Problem reading/writing files

S

smeenehan

This is a bit of a peculiar problem. First off, this relates to Python
Challenge #12, so if you are attempting those and have yet to finish
#12, as there are potential spoilers here.

I have five different image files shuffled up in one big binary file.
In order to view them I have to "unshuffle" the data, which means
moving bytes around. Currently my approach is to read the data from the
original, unshuffle as necessary, and then write to 5 different files
(2 .jpgs, 2 .pngs and 1 .gif).

The problem is with the read() method. If I read a byte valued as 0x00
(in hexadecimal), the read method returns a character with the value
0x20. When printed as strings, these two values look the same (null and
space, respectively), but obviously this screws with the data and makes
the resulting image file unreadable. I can add a simple if statement to
correct this, which seems to make the .jpgs readable, but the .pngs
still have errors and the .gif is corrupted, which makes me wonder if
the read method is not doing this to other bytes as well.

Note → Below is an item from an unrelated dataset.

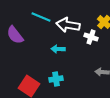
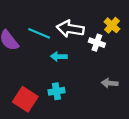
cyan line: (41, 17) -> (39, 33), moved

Now, the *really* peculiar thing is that I made a simple little file
and used my hex editor to manually change the first byte to 0x00. When
I read that byte with the read() method, it returned the correct value,
which boggles me.

Anyone have any idea what could be going on? Alternatively, is there a
better way to shift about bytes in a non-text file without using the
read() method (since returning the byte as a string seems to be what's
causing the issue)? Thanks in advance!
 
S

Simon Forman

This is a bit of a peculiar problem. First off, this relates to Python
Challenge #12, so if you are attempting those and have yet to finish
#12, as there are potential spoilers here.

I have five different image files shuffled up in one big binary file.
In order to view them I have to "unshuffle" the data, which means
moving bytes around. Currently my approach is to read the data from the
original, unshuffle as necessary, and then write to 5 different files
(2 .jpgs, 2 .pngs and 1 .gif).

The problem is with the read() method. If I read a byte valued as 0x00
(in hexadecimal), the read method returns a character with the value
0x20.

No. It doesn't.

Ok, maybe it does, but I doubt this so severely that, without even
checking, I'll bet you a [virtual] beer it doesn't. :)

Are you opening the file in binary mode?


Ok, I did check, it doesn't.

|>> s = '\0'
|>> len(s)
1
|>> print s
\x00
|>> f = open('noway', 'wb')
|>> f.write(s)
|>> f.close()

Checking that the file is a length 1 null byte:

$ hexdump noway
0000000 0000
0000001
$ ls -l noway
-rw-r--r-- 1 sforman sforman 1 2006-08-03 23:40 noway

Now let's read it and see...

|>> f = open('noway', 'rb')
|>> s = f.read()
|>> f.close()
|>> len(s)
1
|>> print s
\x00

The problem is not with the read() method. Or, if it is, something
very very weird is going on.

If you can do the above and not get the same results I'd be interested
to know what file data you have, what OS you're using.

Peace,
~Simon

(Think about this: More people than you have tried the challenge, if
this happened to them they'd have mentioned it too, and it would have
fixed or at least addressed by now. Maybe.)

(Hmm, or maybe this is *part* of the challenge?)
 
J

John Machin

This is a bit of a peculiar problem. First off, this relates to Python
Challenge #12, so if you are attempting those and have yet to finish
#12, as there are potential spoilers here.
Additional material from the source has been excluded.